* Available data:
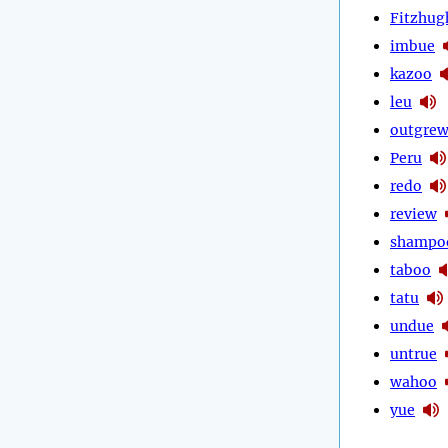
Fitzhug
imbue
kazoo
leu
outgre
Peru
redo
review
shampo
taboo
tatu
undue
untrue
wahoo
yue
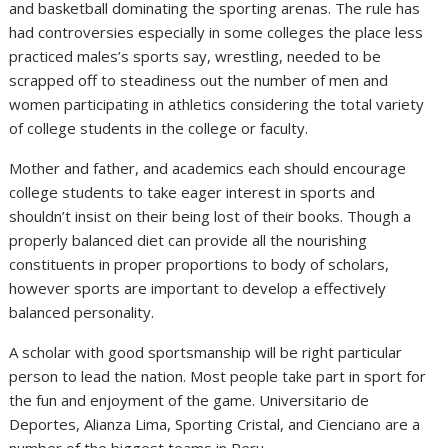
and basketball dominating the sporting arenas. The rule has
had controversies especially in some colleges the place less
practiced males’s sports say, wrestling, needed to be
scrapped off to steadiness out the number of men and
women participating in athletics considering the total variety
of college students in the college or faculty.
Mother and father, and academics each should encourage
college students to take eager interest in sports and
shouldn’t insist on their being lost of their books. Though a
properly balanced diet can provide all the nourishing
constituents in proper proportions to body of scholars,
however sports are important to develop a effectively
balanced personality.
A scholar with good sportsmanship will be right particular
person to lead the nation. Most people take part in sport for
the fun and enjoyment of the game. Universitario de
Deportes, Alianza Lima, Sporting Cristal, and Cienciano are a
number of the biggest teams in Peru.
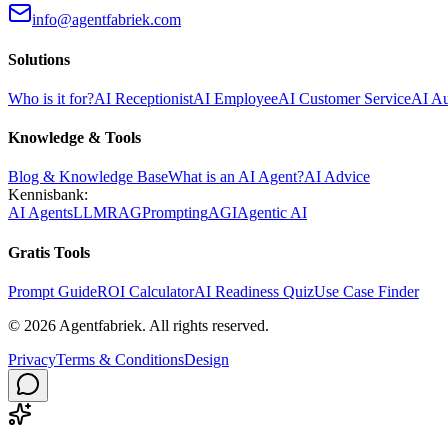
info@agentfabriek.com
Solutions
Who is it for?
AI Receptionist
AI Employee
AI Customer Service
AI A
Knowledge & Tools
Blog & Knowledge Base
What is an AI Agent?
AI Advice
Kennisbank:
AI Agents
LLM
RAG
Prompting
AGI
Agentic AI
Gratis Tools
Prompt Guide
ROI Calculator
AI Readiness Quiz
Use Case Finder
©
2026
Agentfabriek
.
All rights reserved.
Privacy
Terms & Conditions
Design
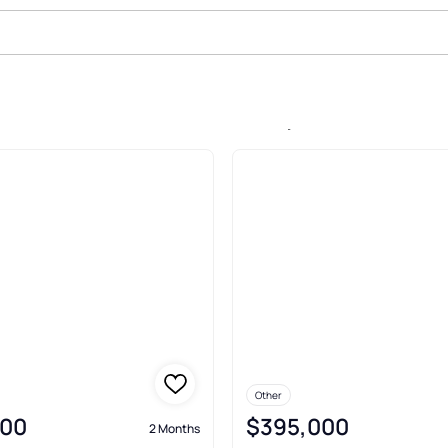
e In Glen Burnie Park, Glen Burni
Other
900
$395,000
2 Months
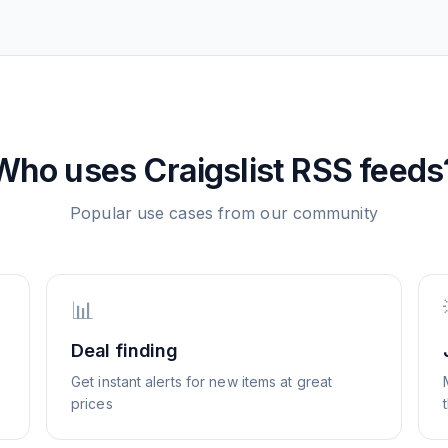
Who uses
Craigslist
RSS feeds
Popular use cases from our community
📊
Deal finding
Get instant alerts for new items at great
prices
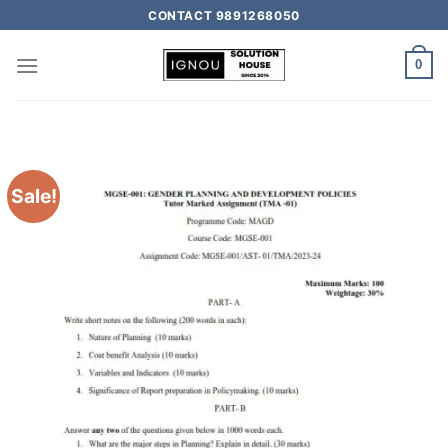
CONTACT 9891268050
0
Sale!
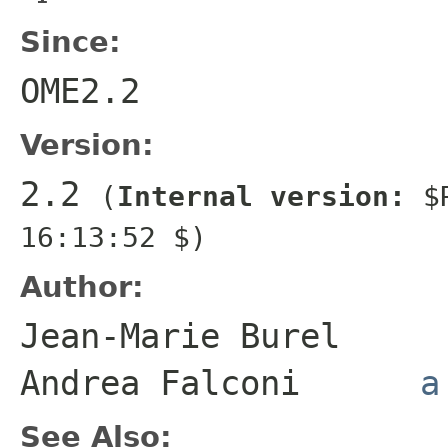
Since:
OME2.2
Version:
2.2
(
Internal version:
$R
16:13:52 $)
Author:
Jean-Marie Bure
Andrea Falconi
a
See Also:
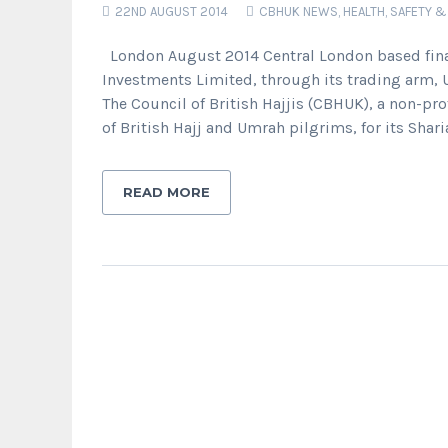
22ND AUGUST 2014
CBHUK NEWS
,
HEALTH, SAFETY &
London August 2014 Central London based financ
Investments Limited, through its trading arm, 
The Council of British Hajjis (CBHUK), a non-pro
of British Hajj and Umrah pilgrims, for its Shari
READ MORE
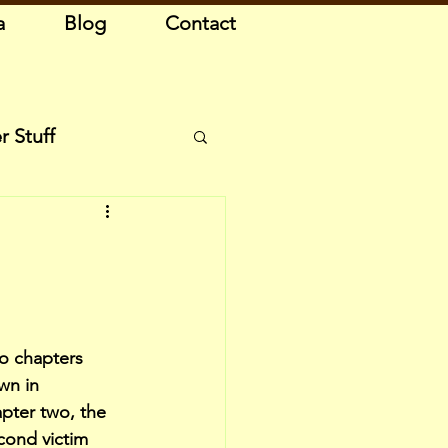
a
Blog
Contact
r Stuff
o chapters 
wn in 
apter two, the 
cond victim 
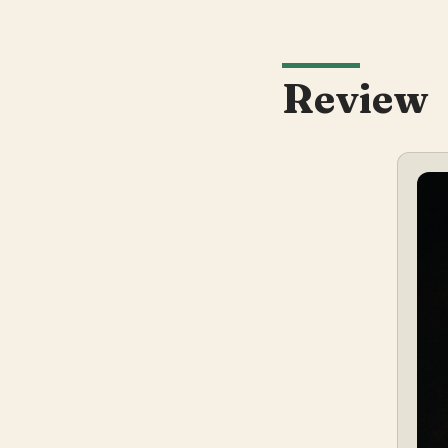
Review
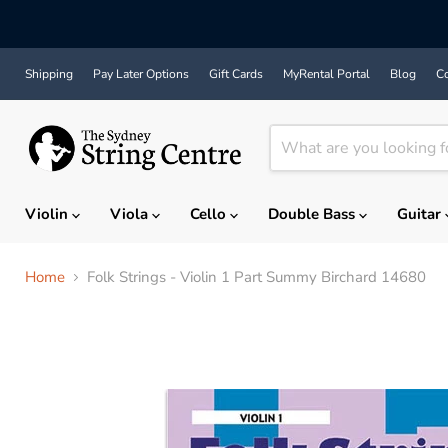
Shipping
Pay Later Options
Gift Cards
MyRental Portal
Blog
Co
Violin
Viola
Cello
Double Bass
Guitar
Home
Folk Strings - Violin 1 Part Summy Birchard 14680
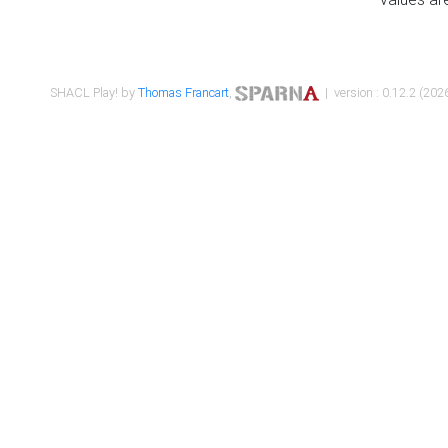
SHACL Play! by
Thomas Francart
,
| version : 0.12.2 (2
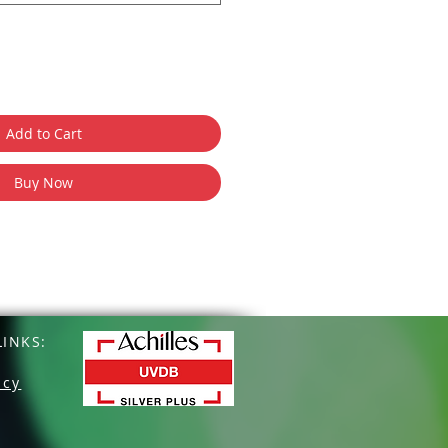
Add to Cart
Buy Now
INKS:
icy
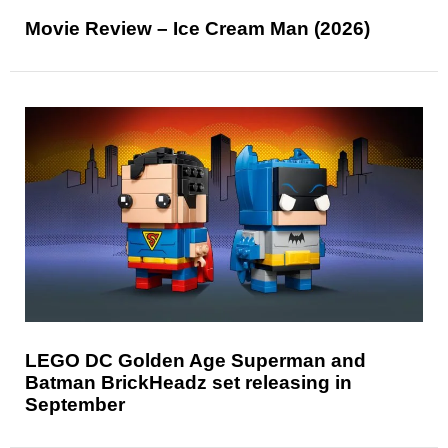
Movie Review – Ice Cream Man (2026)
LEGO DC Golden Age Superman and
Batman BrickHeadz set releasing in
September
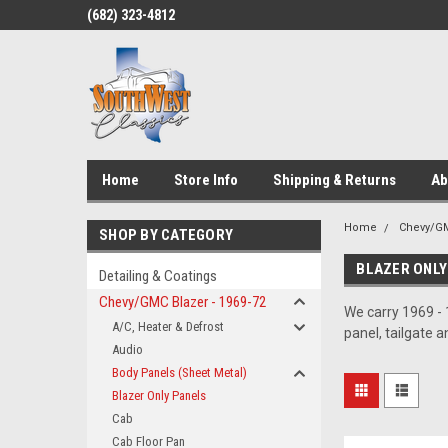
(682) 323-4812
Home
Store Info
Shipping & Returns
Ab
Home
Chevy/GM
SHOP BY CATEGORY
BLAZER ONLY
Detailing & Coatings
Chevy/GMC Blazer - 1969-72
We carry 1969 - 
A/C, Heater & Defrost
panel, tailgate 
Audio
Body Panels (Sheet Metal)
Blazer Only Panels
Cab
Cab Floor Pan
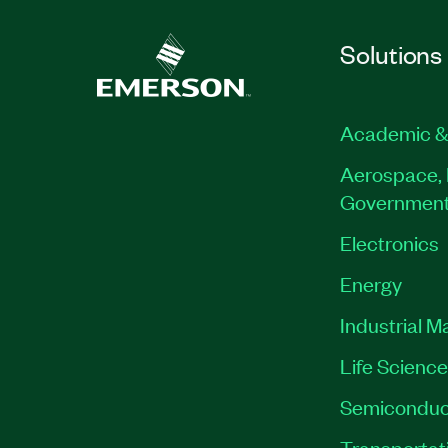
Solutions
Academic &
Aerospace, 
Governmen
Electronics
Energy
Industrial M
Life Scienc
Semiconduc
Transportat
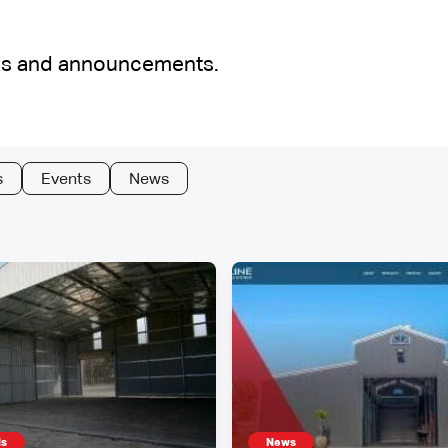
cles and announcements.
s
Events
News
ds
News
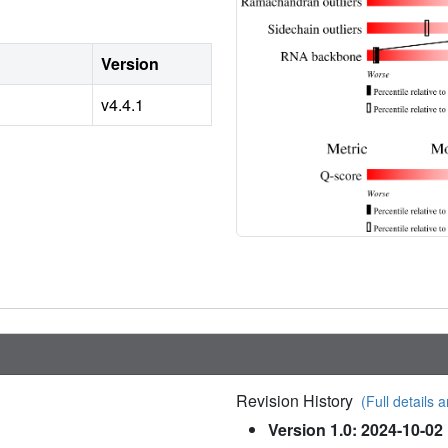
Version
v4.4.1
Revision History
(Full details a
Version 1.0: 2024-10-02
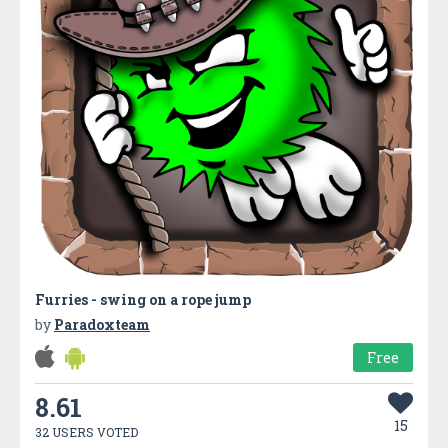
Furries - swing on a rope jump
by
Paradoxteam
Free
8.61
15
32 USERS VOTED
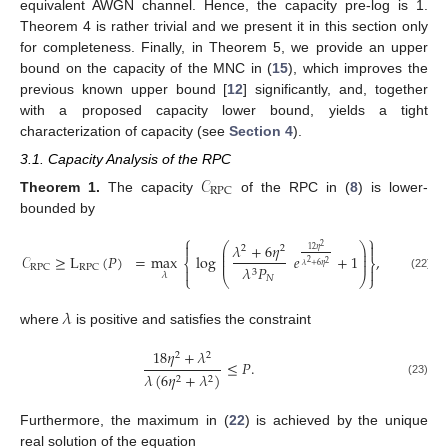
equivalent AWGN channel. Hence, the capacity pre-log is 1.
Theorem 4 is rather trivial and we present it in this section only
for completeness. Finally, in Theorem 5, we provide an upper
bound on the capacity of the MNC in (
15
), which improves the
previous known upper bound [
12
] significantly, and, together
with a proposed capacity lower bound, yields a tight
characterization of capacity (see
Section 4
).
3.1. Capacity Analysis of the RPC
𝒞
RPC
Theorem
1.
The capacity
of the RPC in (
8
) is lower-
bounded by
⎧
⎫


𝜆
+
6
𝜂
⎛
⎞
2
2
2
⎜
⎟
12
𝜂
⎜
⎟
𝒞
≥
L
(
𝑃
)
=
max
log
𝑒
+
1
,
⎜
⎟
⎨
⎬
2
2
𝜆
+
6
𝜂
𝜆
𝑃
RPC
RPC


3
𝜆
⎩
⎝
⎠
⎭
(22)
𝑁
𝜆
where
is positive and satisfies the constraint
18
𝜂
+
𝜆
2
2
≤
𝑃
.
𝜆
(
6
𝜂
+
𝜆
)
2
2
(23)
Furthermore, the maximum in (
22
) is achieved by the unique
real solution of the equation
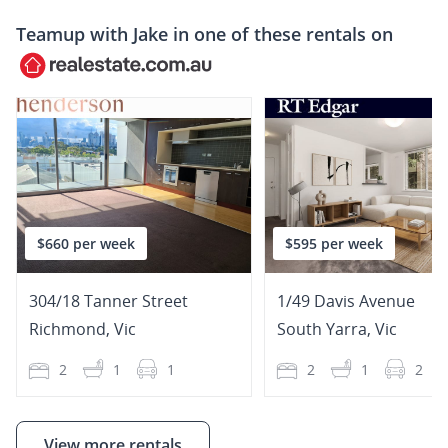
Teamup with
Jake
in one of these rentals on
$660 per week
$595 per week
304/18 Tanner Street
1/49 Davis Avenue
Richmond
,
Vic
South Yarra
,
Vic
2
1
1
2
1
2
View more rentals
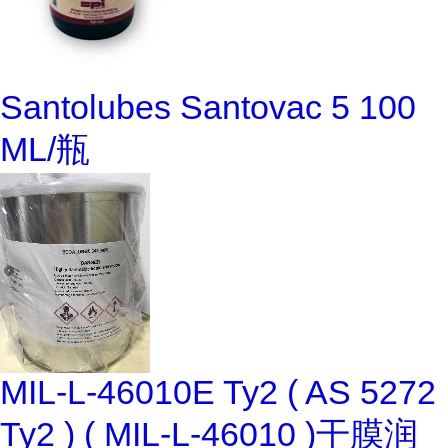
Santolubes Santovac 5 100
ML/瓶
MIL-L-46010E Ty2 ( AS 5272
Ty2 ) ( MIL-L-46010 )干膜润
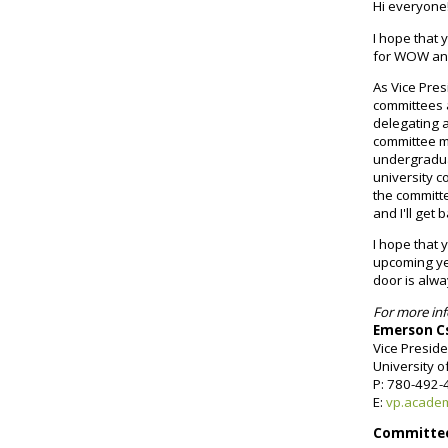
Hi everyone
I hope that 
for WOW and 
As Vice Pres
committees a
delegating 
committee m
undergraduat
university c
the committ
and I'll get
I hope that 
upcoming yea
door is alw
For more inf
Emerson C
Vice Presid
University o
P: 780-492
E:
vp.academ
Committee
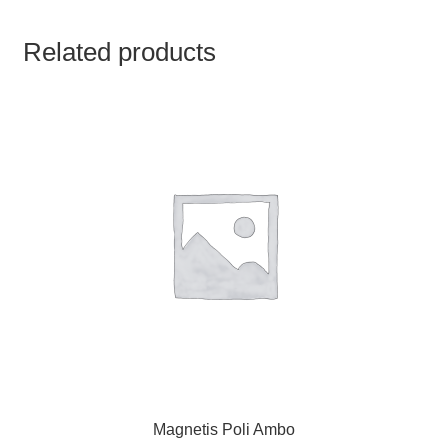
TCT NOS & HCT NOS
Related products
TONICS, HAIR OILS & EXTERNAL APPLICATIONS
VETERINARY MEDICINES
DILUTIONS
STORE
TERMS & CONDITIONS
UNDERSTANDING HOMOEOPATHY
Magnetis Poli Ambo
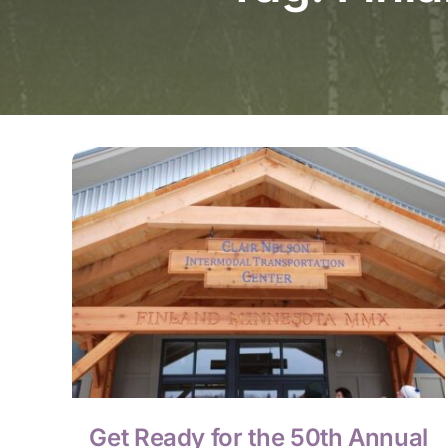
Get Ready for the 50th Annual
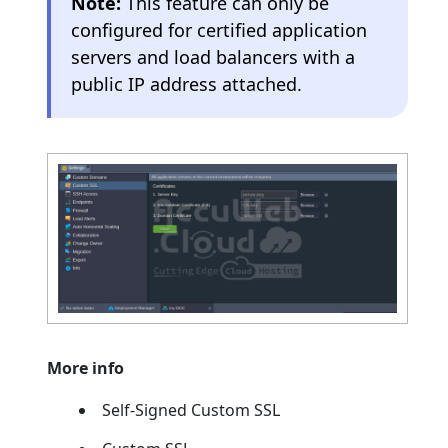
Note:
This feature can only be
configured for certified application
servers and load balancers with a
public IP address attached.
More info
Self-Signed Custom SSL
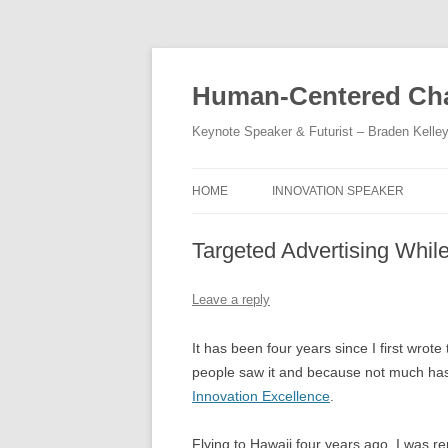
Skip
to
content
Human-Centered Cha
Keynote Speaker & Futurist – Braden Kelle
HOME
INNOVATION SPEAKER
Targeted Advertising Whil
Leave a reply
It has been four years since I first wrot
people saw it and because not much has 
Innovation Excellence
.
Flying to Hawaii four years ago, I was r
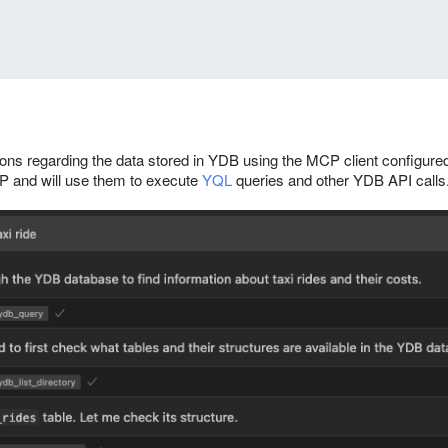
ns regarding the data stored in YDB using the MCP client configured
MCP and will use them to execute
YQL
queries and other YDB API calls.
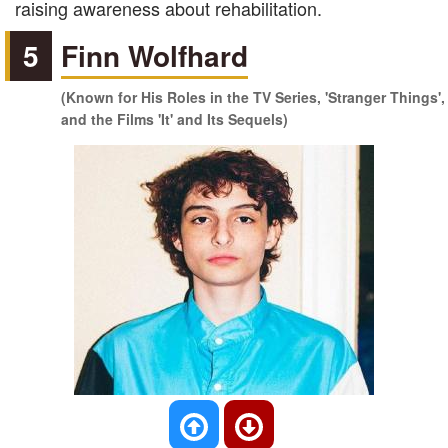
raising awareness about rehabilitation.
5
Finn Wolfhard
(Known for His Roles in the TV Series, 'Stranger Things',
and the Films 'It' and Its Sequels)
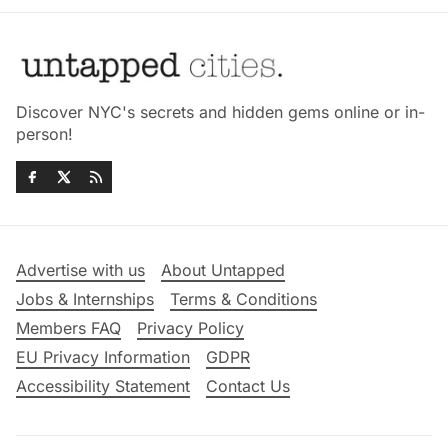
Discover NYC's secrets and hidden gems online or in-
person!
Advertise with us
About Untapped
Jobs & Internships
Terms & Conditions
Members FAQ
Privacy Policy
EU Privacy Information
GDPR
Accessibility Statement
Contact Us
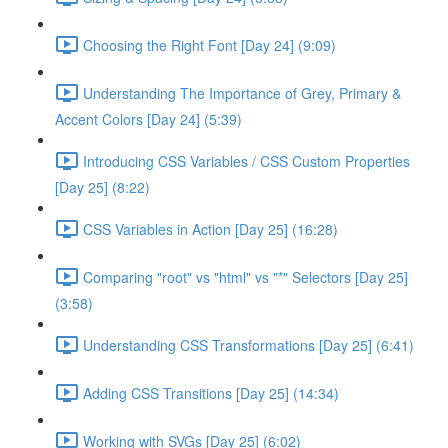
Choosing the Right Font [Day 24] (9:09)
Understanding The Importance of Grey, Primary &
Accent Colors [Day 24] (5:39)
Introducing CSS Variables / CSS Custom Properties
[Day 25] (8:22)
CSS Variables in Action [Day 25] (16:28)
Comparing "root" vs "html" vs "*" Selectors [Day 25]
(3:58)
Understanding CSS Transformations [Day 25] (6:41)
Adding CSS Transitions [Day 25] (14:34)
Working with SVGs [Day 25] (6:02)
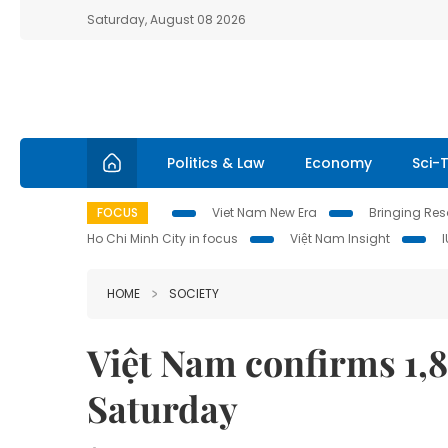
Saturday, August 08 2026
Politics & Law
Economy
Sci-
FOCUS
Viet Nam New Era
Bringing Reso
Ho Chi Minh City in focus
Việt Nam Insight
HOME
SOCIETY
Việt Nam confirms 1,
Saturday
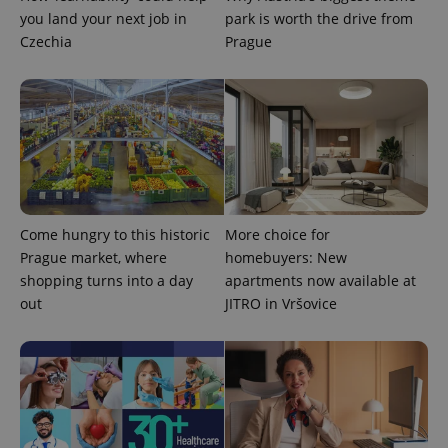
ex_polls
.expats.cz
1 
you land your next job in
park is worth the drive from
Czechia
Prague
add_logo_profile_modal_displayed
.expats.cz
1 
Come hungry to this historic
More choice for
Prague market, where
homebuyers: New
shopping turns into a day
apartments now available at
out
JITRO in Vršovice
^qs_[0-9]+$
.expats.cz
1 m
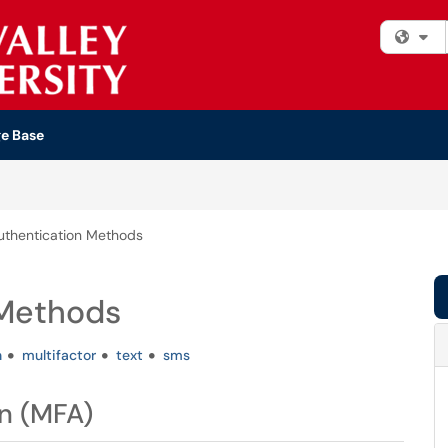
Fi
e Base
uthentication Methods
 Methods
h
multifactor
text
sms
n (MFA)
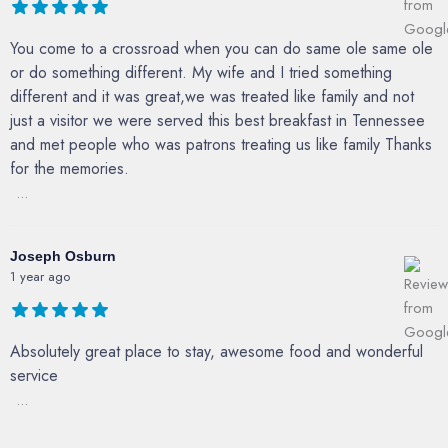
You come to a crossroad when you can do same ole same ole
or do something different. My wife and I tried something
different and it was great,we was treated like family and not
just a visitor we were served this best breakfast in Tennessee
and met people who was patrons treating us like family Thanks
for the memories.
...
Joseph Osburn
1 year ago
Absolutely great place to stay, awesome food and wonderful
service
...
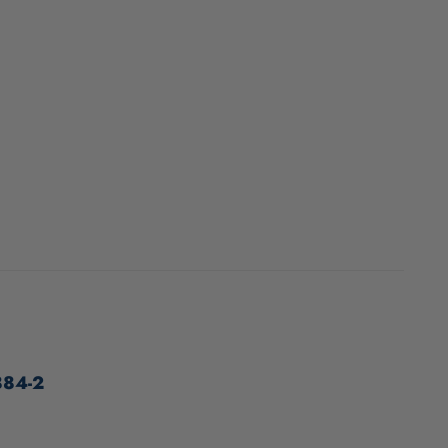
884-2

* Activity: The answer must be an exact copy of the lines from the start of the records above through the line containing "scrapped off to", with no pictures in it.

* Answer box:
Fitzhug
imbue
kazoo
leu
outgre
Peru
redo
review
shampo
taboo
tatu
undue
untrue
wahoo
yue
and basketball dominating the sporting arenas. The rule has
had controversies especially in some colleges the place less
practiced males’s sports say, wrestling, needed to be
scrapped off to steadiness out the number of men and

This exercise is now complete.